I have no future
My life is pointless
My life is wasted
My past is lost
My memories have dissolved
I have no vision of a future
I have no purpose
I am obsolete
I have no meaning
I’m on the outside now
I don’t belong
I have no-one to share with
I have no-one to eat with
I have no-one to talk to
No-one to share my home with
It is no longer a home
It is an empty box
I am empty
This is what I wrote during yet another lonely and frightening night of being unable to sleep, sitting in the dark, trembling – a month or so after moving into my new property. I could not call it a home. It was just somewhere to sleep and do my washing. I had lost 47 years of my life, and had to pack up the last 10 years of it into boxes of all shapes and sizes. Because I had been lied to and betrayed and abandoned by someone whom I thought had loved and respected me, 2 days after my 65th birthday. How could I have been so stupid!?
I spent a lot of time watching old tv programmes, for their comforting familiarity. And reading trashy crime novels for their escapism.
Most days I would go out as quickly as I could and sit by the ocean, watching and listening to the waves for hours. It was my “zen” place. The water, the sky and the sound allowed unconscious thoughts to swirl around my head and gradually clear my vision.
I knew I had to make myself do something, so I went out walking every morning. But they were very lonely walks.
My family supported me and gave me their loyalty, as did my friends. But they were all busy with their own lives as well, And I needed to be independent.

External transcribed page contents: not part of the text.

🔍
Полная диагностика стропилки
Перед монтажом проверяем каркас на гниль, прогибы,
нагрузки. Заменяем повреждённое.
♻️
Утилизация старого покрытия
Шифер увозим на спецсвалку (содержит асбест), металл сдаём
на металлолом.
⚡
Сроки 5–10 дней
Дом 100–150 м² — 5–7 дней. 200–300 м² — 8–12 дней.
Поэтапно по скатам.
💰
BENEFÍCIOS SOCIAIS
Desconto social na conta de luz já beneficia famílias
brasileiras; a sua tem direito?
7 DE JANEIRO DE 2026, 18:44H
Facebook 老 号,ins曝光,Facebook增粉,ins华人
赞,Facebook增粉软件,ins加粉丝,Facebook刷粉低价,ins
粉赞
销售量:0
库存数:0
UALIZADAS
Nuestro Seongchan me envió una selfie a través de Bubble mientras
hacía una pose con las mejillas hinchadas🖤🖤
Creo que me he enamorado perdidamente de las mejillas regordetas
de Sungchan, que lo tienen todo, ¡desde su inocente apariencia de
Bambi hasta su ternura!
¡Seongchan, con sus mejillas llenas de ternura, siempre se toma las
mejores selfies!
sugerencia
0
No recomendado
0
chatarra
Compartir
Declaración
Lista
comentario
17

Sorting through the junk mail in my letterbox one day, I noticed a small local area info booklet. It contained several snippets of useful information, so I kept it. On leafing through it again later I noticed an article which mentioned Befriend – and that if you felt like a coffee and a chat, to go along to a local cafe at 11.30 a.m. on the following Tuesday. I didn’t think I would go, but on the day I reasoned that I could go to the cafe and see what happened – after all, I didn’t have to stay or say anything if I didn’t like the look of it. No-one would know, no-one knew me. It was a turning point. I quietly said to the staff member behind the counter that I thought there might be a meeting held there that morning. Someone on a nearby table called out to me, beckoning, and said “over here, come and sit down.” That was a lady, who two years later, is now one of my best friends. I sat down, and during the various conversations going on, people introduced themselves to me, my coffee was brought over for me – and from that time on I had something different to look forward to. Not all were single, some married or in a partnership, and just wanted to get out and have some different company and chat. For me, it wasn’t people I had gone to school with, or who had been work colleagues.It opened up another, completely new, source of friendship, from many varied backgrounds and circumstances.
Through this regular, weekly coffee group meeting, I have made several friends with whom I have enjoyed outings and activities, sometimes going on day trips, Christmas outings, picnics, etc.
I’m sure this has been the basis of my being able to come through such a difficult and traumatic time, and it has helped towards making a new life. It takes effort and patience and a willingness to try different things when, sometimes, you’d rather just not get out of bed in the morning.